Not wholly unexpected, but after yesterday's short covering rally (which stopped me out, grrr…), today brought a return of sellers. However, sellers didn't have it all their own way. Because of this, there may be enough for bulls to build a rally, assuming pre-market doesn't ruin things!
The Dow has struggled in recent days, but with a spike low of 17,279 to defend there is a chance for a bounce to make a test of the 50-day MA. Technicals are firmly net negative, which is no surprise, but also oversold. On the flip side, if there is weakness in pre-market then 17,279 could be scuppered quickly. Today's selling marked as distribution.
The S&P experienced a similar sell off, but did hold support (again) at the 200-day MA. Technicals are not as week as for the Dow, and momentum is holding the 50-mid-line, which is another positive as this is typically support in bullish markets.
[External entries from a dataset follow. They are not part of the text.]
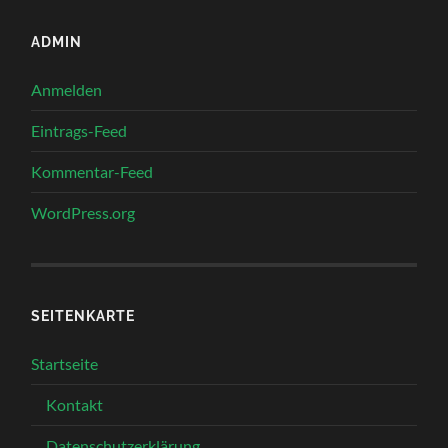
ADMIN
Anmelden
Eintrags-Feed
Kommentar-Feed
WordPress.org
SEITENKARTE
Startseite
Kontakt
Datenschutzerklärung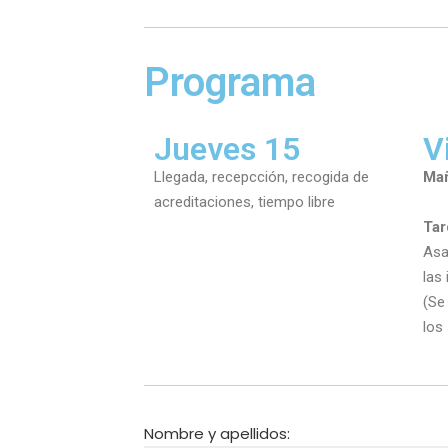
Programa
Jueves 15
V
Llegada, recepcción, recogida de
Ma
acreditaciones, tiempo libre
Tar
Asa
las
(Se
los
Nombre y apellidos: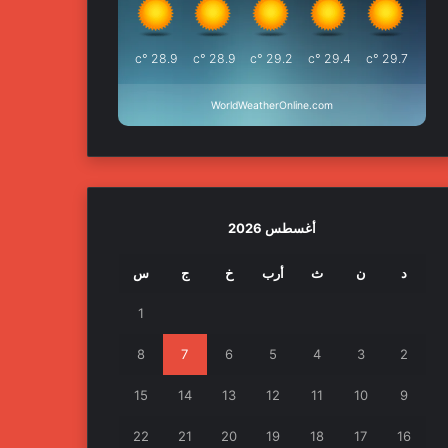
°c
28.9
°c
28.9
°c
29.2
°c
29.4
°c
29.7
WorldWeatherOnline.com
أغسطس 2026
د
ن
ث
أرب
خ
ج
س
1
8
7
6
5
4
3
2
15
14
13
12
11
10
9
22
21
20
19
18
17
16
The Nasdaq is holding on to 5,038 support, which isn't a major support level, but is playing as one at the moment. Next level down is the 200-day MA and 4,901 swing low. Overhead, look to 5,096 and 5,150. Momentum is just below the bullish mid-line, but at a level which is suited to mount a rally.
Finally, the Russell 2000 gapped lower, but did enough not to accelerate losses. It's caught in neutral territory without any suggestion as a long or short play. If other indices gain, then bulls should have the edge.
Watch pre-market closely. If it can open near today's close it might give bulls a chance to take another punt at reversing today's losses. While the market ‘feels' like it has more ground to lose, it's not going to go straight down. Volatility is tepid, another reason to think there is more downside to come.